With the next presidential election just months away, it's time to start thinking seriously about who you want to vote for. One way to start is by looking at the issues. Her Campus is here to bring you everything you need to know on one of the most important issues (that is surely on every candidate's agenda): reproductive rights.

Even if you think you've found yourself a candidate, it's time to look closely at their stances and figure out exactly who is best for you—especially when it comes to your body and your health. 

What are reproductive rights?

Reproductive rights are basically fundamental human rights. According to the Center for Reproductive Rights, every woman has the right to reproductive health and autonomy. Reproductive rights have two main themes: Choice and Access.

Individuals and couples should have the right to choose when, how and whether they have children or do not have children. They should also have the access to privacy, health centers, family support, medicine and knowledge. In the fight for this cause, Amnesty International posted an animation on reproductive rights to explain what the implications are when individuals do not get to choose when and how they have sex.

Where does the U.S. stand on reproductive rights?

Although the United States is a developed and progressive country, we're still fighting for reproductive rights. Feminist groups have indeed come a long way from the early 20th century. However, there are still plenty of limitations on reproductive rights here in the U.S. Politicians, who are mostly white men, are finding their own ways to restrict women in their decisions on what to do with their own bodies.


According to the GuttMacher Institute, state legislatures across the South, Midwest and the Plains enacted 58 abortion restrictions. One study found that because of an inability to access safe abortions, 100,000 to 240,000 Texas women ages 18-49 have attempted to perform an abortion on themselves—which is extremely risky and can even be deadly.

Arkansas has also seriously limited abortion. The state requires two in-person trips to a clinic before a woman can obtain an abortion. The first trip is an anti-abortion counseling appointment. Let’s also not forget about the Trump Administration's 2017 Mexico City Policy which stops funding to organizations like Planned Parenthood

Paid family leave

CNN reported that nearly 25 percent of women go back to work within two weeks off having a baby. Why? They simply can’t afford to stay out on leave longer than that.

The United States is one of the few countries in the world with no federal paid-maternity-leave law—the other two are Papua New Guinea, Suriname, Oman and a few South Pacific island nationas.

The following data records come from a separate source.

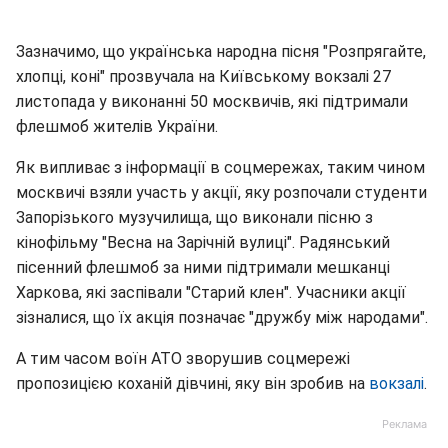
Зазначимо, що українська народна пісня "Розпрягайте,
хлопці, коні" прозвучала на Київському вокзалі 27
листопада у виконанні 50 москвичів, які підтримали
флешмоб жителів України.
Як випливає з інформації в соцмережах, таким чином
москвичі взяли участь у акції, яку розпочали студенти
Запорізького музучилища, що виконали пісню з
кінофільму "Весна на Зарічній вулиці". Радянський
пісенний флешмоб за ними підтримали мешканці
Харкова, які заспівали "Старий клен". Учасники акції
зізналися, що їх акція позначає "дружбу між народами".
А тим часом воїн АТО зворушив соцмережі
пропозицією коханій дівчині, яку він зробив на
вокзалі
.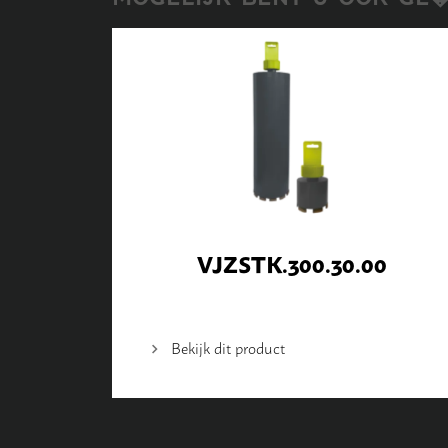
VJZSTK.300.30.00
Bekijk dit product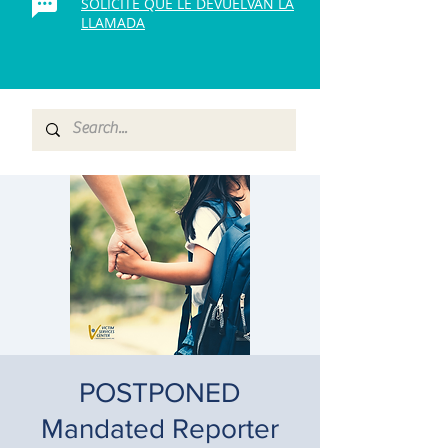
SOLICITE QUE LE DEVUELVAN LA
LLAMADA
POSTPONED
Mandated Reporter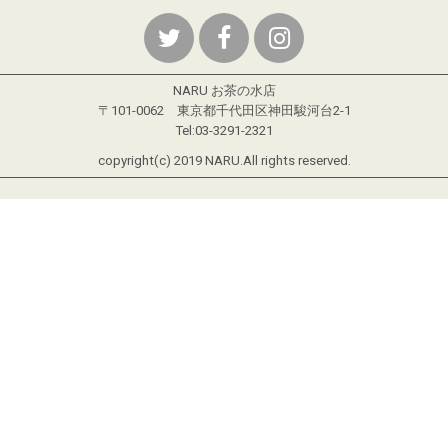
NARU お茶の水店
〒101-0062 東京都千代田区神田駿河台2-1
Tel:03-3291-2321
copyright(c) 2019 NARU.All rights reserved.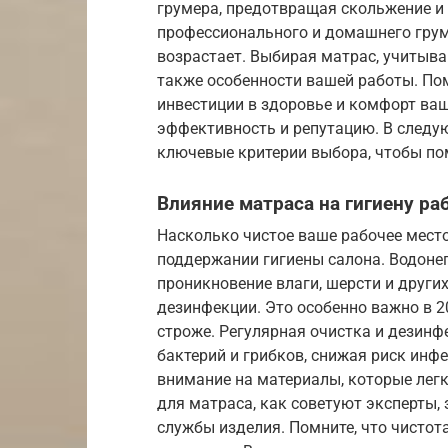
грумера, предотвращая скольжение и 
профессионального и домашнего грум
возрастает. Выбирая матрас, учитыва
также особенности вашей работы. Пом
инвестиции в здоровье и комфорт ваш
эффективность и репутацию. В след
ключевые критерии выбора, чтобы по
Влияние матраса на гигиену ра
Насколько чистое ваше рабочее мест
поддержании гигиены салона. Водон
проникновение влаги, шерсти и других
дезинфекции. Это особенно важно в 2
строже. Регулярная очистка и дезин
бактерий и грибков, снижая риск инф
внимание на материалы, которые лег
для матраса, как советуют эксперты,
службы изделия. Помните, что чистот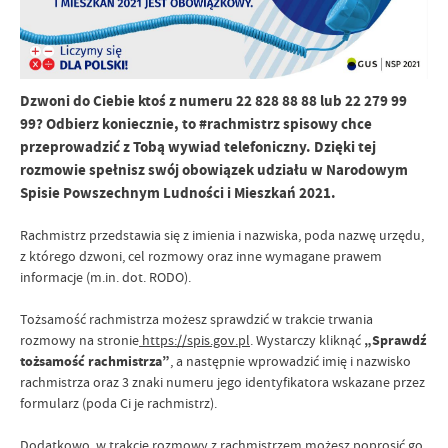
Dzwoni do Ciebie ktoś z numeru 22 828 88 88 lub 22 279 99
99? Odbierz koniecznie, to #rachmistrz spisowy chce
przeprowadzić z Tobą wywiad telefoniczny. Dzięki tej
rozmowie spełnisz swój obowiązek udziału w Narodowym
Spisie Powszechnym Ludności i Mieszkań 2021.
Rachmistrz przedstawia się z imienia i nazwiska, poda nazwę urzędu,
z którego dzwoni, cel rozmowy oraz inne wymagane prawem
informacje (m.in. dot. RODO).
Tożsamość rachmistrza możesz sprawdzić w trakcie trwania
rozmowy na stronie
https://spis.gov.pl
. Wystarczy kliknąć
„Sprawdź
tożsamość rachmistrza”
, a następnie wprowadzić imię i nazwisko
rachmistrza oraz 3 znaki numeru jego identyfikatora wskazane przez
formularz (poda Ci je rachmistrz).
Dodatkowo, w trakcie rozmowy z rachmistrzem możesz poprosić go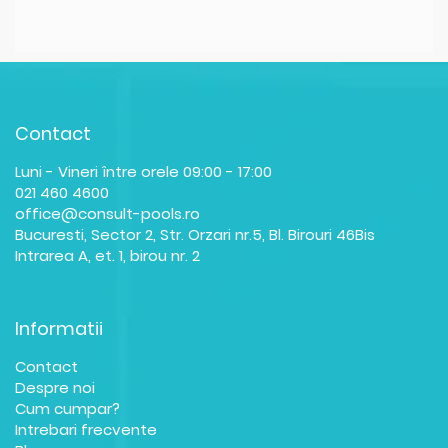
Contact
Luni - Vineri între orele 09:00 - 17:00
021 460 4600
office@consult-pools.ro
Bucuresti, Sector 2, Str. Orzari nr.5, Bl. Birouri 46Bis
Intrarea A, et. 1, birou nr. 2
Informatii
Contact
Despre noi
Cum cumpar?
Intrebari frecvente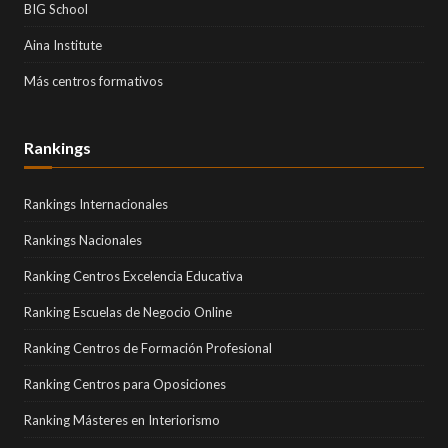
BIG School
Aina Institute
Más centros formativos
Rankings
Rankings Internacionales
Rankings Nacionales
Ranking Centros Excelencia Educativa
Ranking Escuelas de Negocio Online
Ranking Centros de Formación Profesional
Ranking Centros para Oposiciones
Ranking Másteres en Interiorismo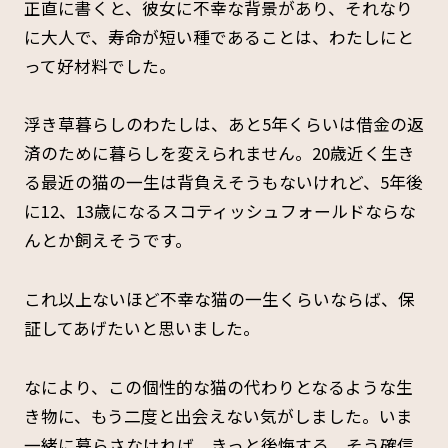
正直に書くと、彼女に不幸な背景があり、それなり
に大人で、寿命が短い種であることは、わたしにと
って好材料でした。
浮き草暮らしのわたしは、あと5年くらいは借金の返
済のために暮らしを変えられません。20歳近く生き
る最近の猫の一生は背負えそうもないけれど、5年後
に12、13歳になるスコティッシュフォールドならな
んとか飼えそうです。
これ以上ないほど不幸な猫の一生くらいならば、保
証してあげたいと思いました。
なにより、この個性的な猫の代わりとなるような生
き物に、もう二度と出会えない気がしました。いま
一緒に暮らさなければ、きっと後悔する。そう確信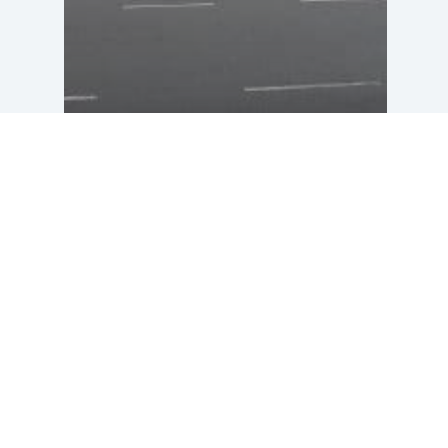
Mural Generaal
Winkelmanstraat in
Tilburg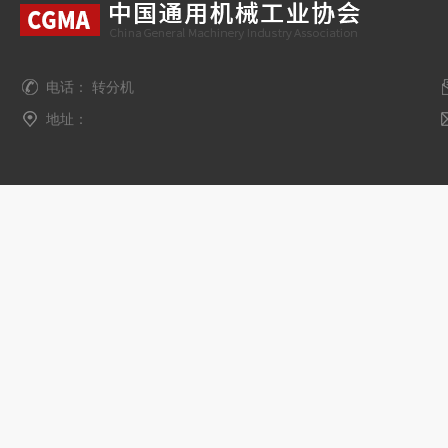
电话： 转分机
地址：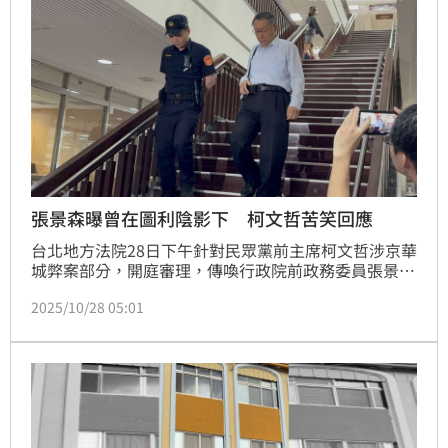
張景森曝曾在圖利陰影下 柯文哲苦笑回應
台北地方法院28日下午針對民眾黨前主席柯文哲涉京華
城弊案部分，開庭審理，傳喚行政院前政務委員張景森
出庭作證。因張景森提到，在任職台北市政府10多年
2025/10/28 05:01
間，每天都在圖利罪陰影下渡過。對此，柯文哲表示，
張景森如果有選舉「現在就會坐在我現在這個位子（被
告席）。」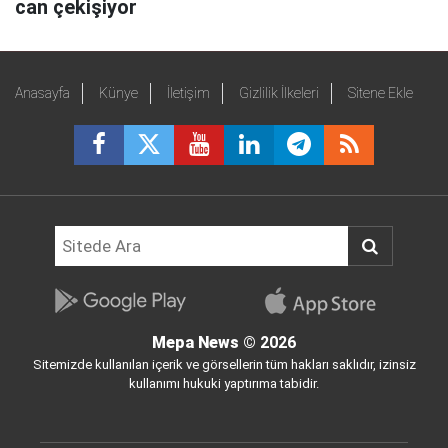
can çekişiyor
Anasayfa
Künye
İletişim
Gizlilik İlkeleri
Sitene Ekle
Mepa News
© 2026
Sitemizde kullanılan içerik ve görsellerin tüm hakları saklıdır, izinsiz
kullanımı hukuki yaptırıma tabidir.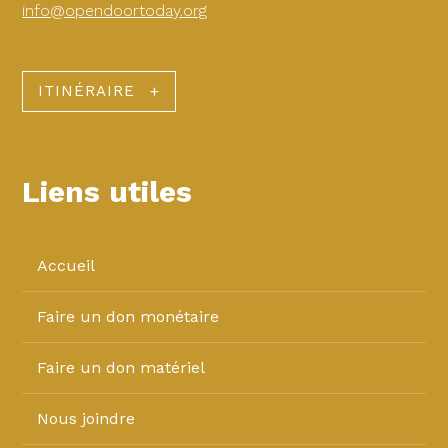
info@opendoortoday.org
ITINÉRAIRE
Liens utiles
Accueil
Faire un don monétaire
Faire un don matériel
Nous joindre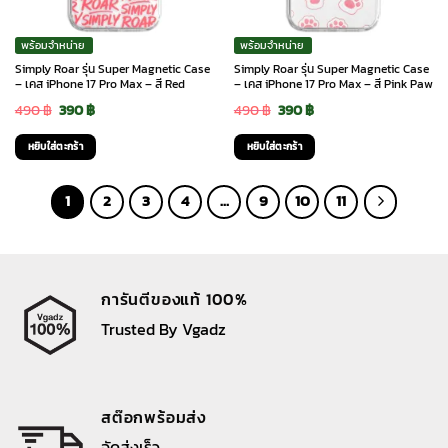
พร้อมจำหน่าย
พร้อมจำหน่าย
Simply Roar รุ่น Super Magnetic Case
Simply Roar รุ่น Super Magnetic Case
– เคส iPhone 17 Pro Max – สี Red
– เคส iPhone 17 Pro Max – สี Pink Paw
Original
Current
Original
Current
490
฿
390
฿
490
฿
390
฿
price
price
price
price
หยิบใส่ตะกร้า
หยิบใส่ตะกร้า
was:
is:
was:
is:
490 ฿.
390 ฿.
490 ฿.
390 ฿.
1
2
3
4
…
9
10
11
การันตีของแท้ 100%
Trusted By Vgadz
สต๊อกพร้อมส่ง
จัดส่งเร็ว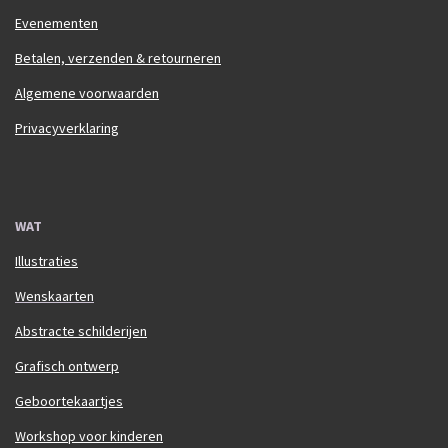
Evenementen
Betalen, verzenden & retourneren
Algemene voorwaarden
Privacyverklaring
WAT
Illustraties
Wenskaarten
Abstracte schilderijen
Grafisch ontwerp
Geboortekaartjes
Workshop voor kinderen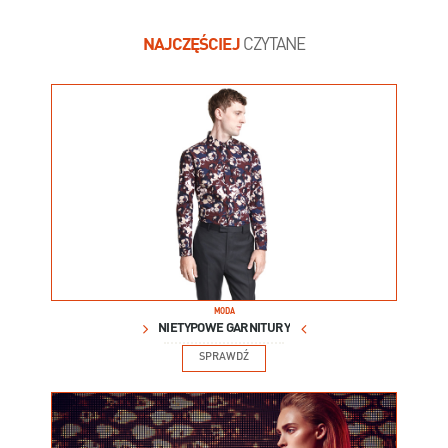
NAJCZĘŚCIEJ
CZYTANE
MODA
NIETYPOWE GARNITURY
SPRAWDŹ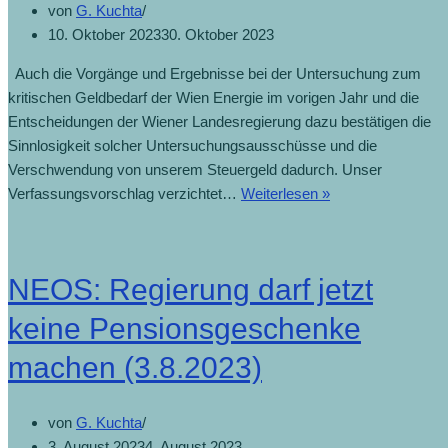
von
G. Kuchta
10. Oktober 2023
30. Oktober 2023
Auch die Vorgänge und Ergebnisse bei der Untersuchung zum
kritischen Geldbedarf der Wien Energie im vorigen Jahr und die
Entscheidungen der Wiener Landesregierung dazu bestätigen die
Sinnlosigkeit solcher Untersuchungsausschüsse und die
Verschwendung von unserem Steuergeld dadurch. Unser
Verfassungsvorschlag verzichtet…
Weiterlesen »
NEOS: Regierung darf jetzt
keine Pensionsgeschenke
machen (3.8.2023)
von
G. Kuchta
3. August 2023
4. August 2023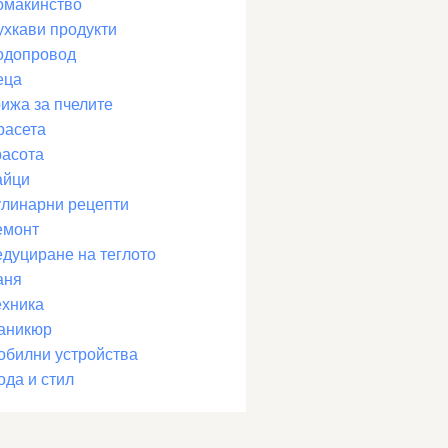
омакинство
ухкави продукти
одопровод
еца
рижа за пчелите
расета
расота
айци
улинарни рецепти
емонт
едуциране на теглото
аня
ехника
аникюр
обилни устройства
ода и стил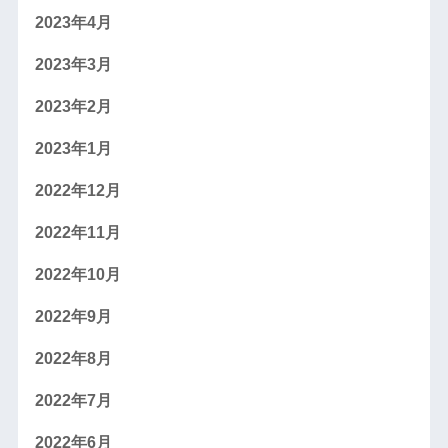
2023年4月
2023年3月
2023年2月
2023年1月
2022年12月
2022年11月
2022年10月
2022年9月
2022年8月
2022年7月
2022年6月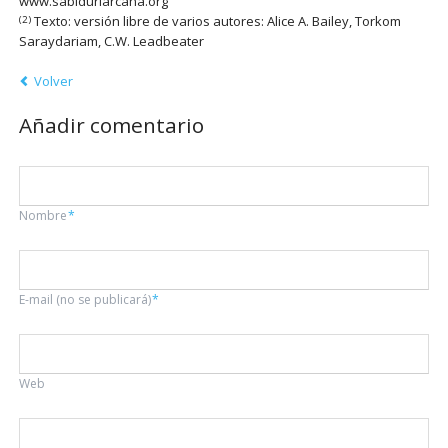
www.sabiduriarcana.org
Texto: versión libre de varios autores: Alice A. Bailey, Torkom
(2)
Saraydariam, C.W. Leadbeater
Volver
Añadir comentario
Campo
Nombre
*
obligatorio
Campo
E-mail (no se publicará)
*
obligatorio
Web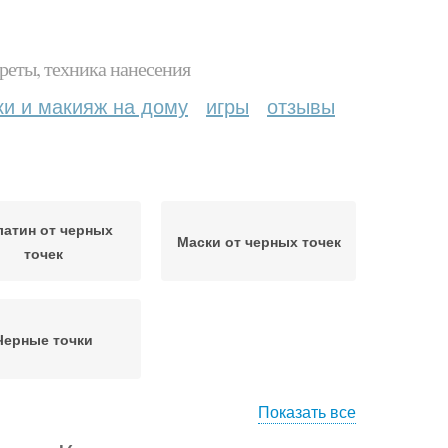
реты, техника нанесения
ки и макияж на дому
игры
отзывы
атин от черных
Маски от черных точек
точек
Черные точки
Показать все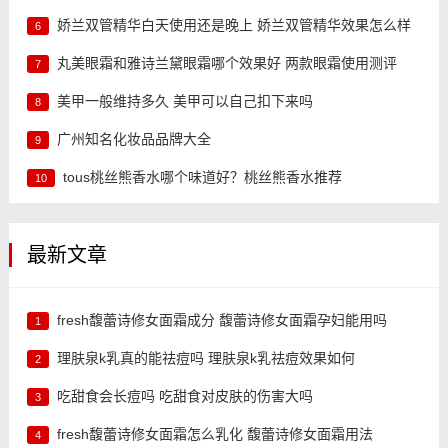
娇兰双管精华白天使用还是晚上 娇兰双管精华效果怎么样
6
丸美眼霜和雅诗兰黛眼霜哪个效果好 两款眼霜使用测评
7
美甲一般维持多久 美甲可以自己扣下来吗
8
广州知名化妆品品牌大全
9
tous桃丝熊香水哪个味道好？桃丝熊香水推荐
10
最新文章
fresh馥蕾诗修女面霜成分 馥蕾诗修女面霜孕妇能用吗
1
理肤泉k乳真的能祛痘吗 理肤泉k乳祛痘效果如何
2
吃甜食会长痘吗 吃甜食对皮肤的伤害大吗
3
fresh馥蕾诗修女面霜怎么乳化 馥蕾诗修女面霜用法
4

While four states in the nation have enacted laws to provide some sort of paid maternity leave, much of the United States has not. States are starting to budge on the issue, but for now there’s still a lot of work to be done. 

Sexual assault

Rape, Abuse & Incest National Network reported that every 73 seconds an American is sexually assaulted. 

Women in particular are at an extreme risk of sexual assault, sexual violence and rape. Ninety percent of adult rape victims are women. One out of every six American women has been the victim of an attempted or completed rape in her lifetime. While on campus, women ages 18-24 are three times more likely than women in general to experience sexual violence.

This is a huge part of reproductive rights. When a woman or a man cannot decide how and when they have sex, their human rights are impeded.

Birth control

Birth control, or contraceptives, are pretty widely used in the U.S. More than 99 percent of women ages 15-44 have used at least one contraceptive method, while more than 60 percent are currently using birth control, according to the Guttmacher Institute.

Thanks to Obamacare, or the Affordable Care Act, birth control must be entirely covered by insurance—therefore, those with insurance can obtain free birth control.

There are some states who have fought for “refusal clauses” or “conscience clauses” for pharmacists and doctors who think that contraceptives are against their religion. For example, the Catholic Church has taken a hard stance against unnatural family planning and abortion. The church believes that synthetic contraception is sinful and wrong. Ironically, 87 percent of catholic women use a method other than natural family planning. Regardless of religion and beliefs, women everywhere are embracing their sexuality and the increased choice they have in enjoying it without worrying about children. 

OK, so I think I understand reproductive rights. But where do the candidates stand?

Naturally, the Democratic candidates are going to have more liberal views surrounding reproductive rights, while the Republican party will mostly remain conservative. This is why it's so important to filter your views in order to find the correct candidate that will be a great fit for our country. Reproductive rights ultimately affect us all, not just women.